Le cardinal Angelo Becciu dans la tourmente

Source: FSSPX Actualités

Cardinal Giovanni Angelo Becciu

Accusé de détournement de fonds, le cardinal italien Angelo Becciu, préfet de la Congrégation pour la cause des saints, et délégué spécial du Saint-Père auprès de l’ordre souverain de Malte, a été contraint à la démission, le 24 septembre 2020. Une sanction aussi rare qu’inattendue.

Un communiqué laconique du Bureau de presse du Saint-Siège est tombé dans la soirée du jeudi 24 septembre : « Aujourd’hui, le Saint-Père a accepté la démission de sa charge de Préfet de la Congrégation pour la Cause des Saints et de ses droits liés au cardinalat présentée par Son Eminence le cardinal Giovanni Angelo Becciu. »

Le lendemain, un article paru dans les colonnes de L’Espresso, sous la plume de Massimiliano Coccia, évoque l’implication du cardinal Becciu dans des opérations financières frauduleuses. Le rôle du haut prélat dans des investissements douteux effectués à Londres en 2012, ayant donné lieu à des malversations, ne sont probablement pas pour rien dans la disgrâce de celui qui était l’une des figures les plus puissantes du Vatican.

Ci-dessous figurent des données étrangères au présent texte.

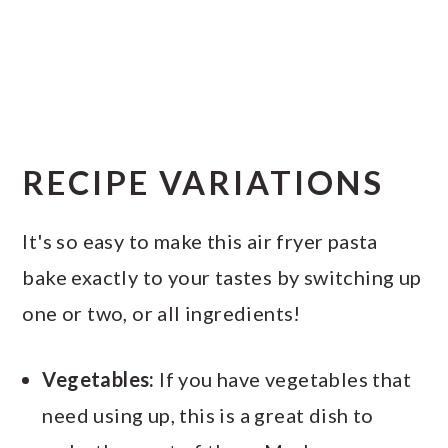
RECIPE VARIATIONS
It's so easy to make this air fryer pasta
bake exactly to your tastes by switching up
one or two, or all ingredients!
Vegetables:
If you have vegetables that
need using up, this is a great dish to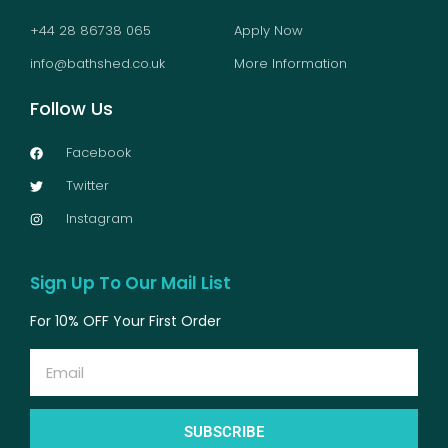
+44 28 86738 065
Apply Now
info@bathshed.co.uk
More Information
Follow Us
Facebook
Twitter
Instagram
Sign Up To Our Mail List
For 10% OFF Your First Order
Email
SUBSCRIBE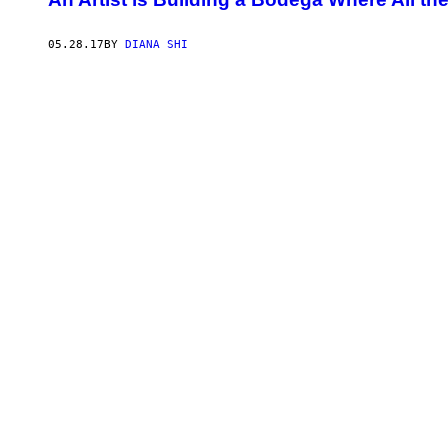
05.28.17
BY
DIANA SHI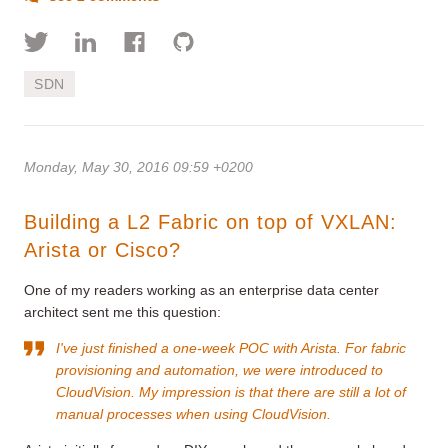
SDN
Monday, May 30, 2016 09:59 +0200
Building a L2 Fabric on top of VXLAN:
Arista or Cisco?
One of my readers working as an enterprise data center
architect sent me this question:
I've just finished a one-week POC with Arista. For fabric
provisioning and automation, we were introduced to
CloudVision. My impression is that there are still a lot of
manual processes when using CloudVision.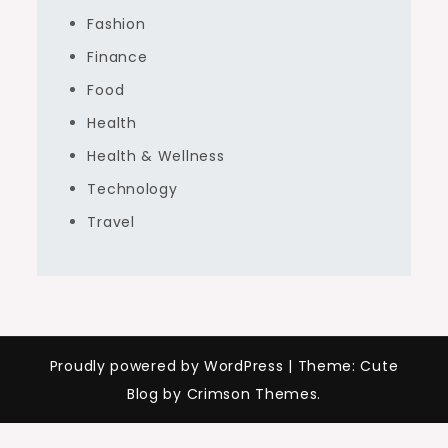
Fashion
Finance
Food
Health
Health & Wellness
Technology
Travel
Proudly powered by WordPress
|
Theme: Cute
Blog by Crimson Themes.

En 2012, Angelo Becciu est substitut de la secrétairerie d’Etat, en d’autres termes, le numéro deux du plus influent des dicastères romains. Cette année-là, la secrétairerie d’Etat investit entre 150 à 200 millions d’euros dans un immeuble de luxe situé dans l’un des quartiers les plus huppés de la capitale britannique.

Un investissement qui attire l’œil de la justice du Vatican en 2019, lorsque l’Institut pour les œuvres de religion (IOR) – la « banque » de la cité léonine – s’inquiète d’un prêt de 150 millions d’euros demandé par le successeur d’Angelo Becciu, afin de financer la sortie de l’opération faite en 2012.

Interrogé à son retour du Japon le 26 novembre 2019, le souverain pontife reconnaît lui-même qu’il y a « des problèmes de corruption » dans la transaction de 2012.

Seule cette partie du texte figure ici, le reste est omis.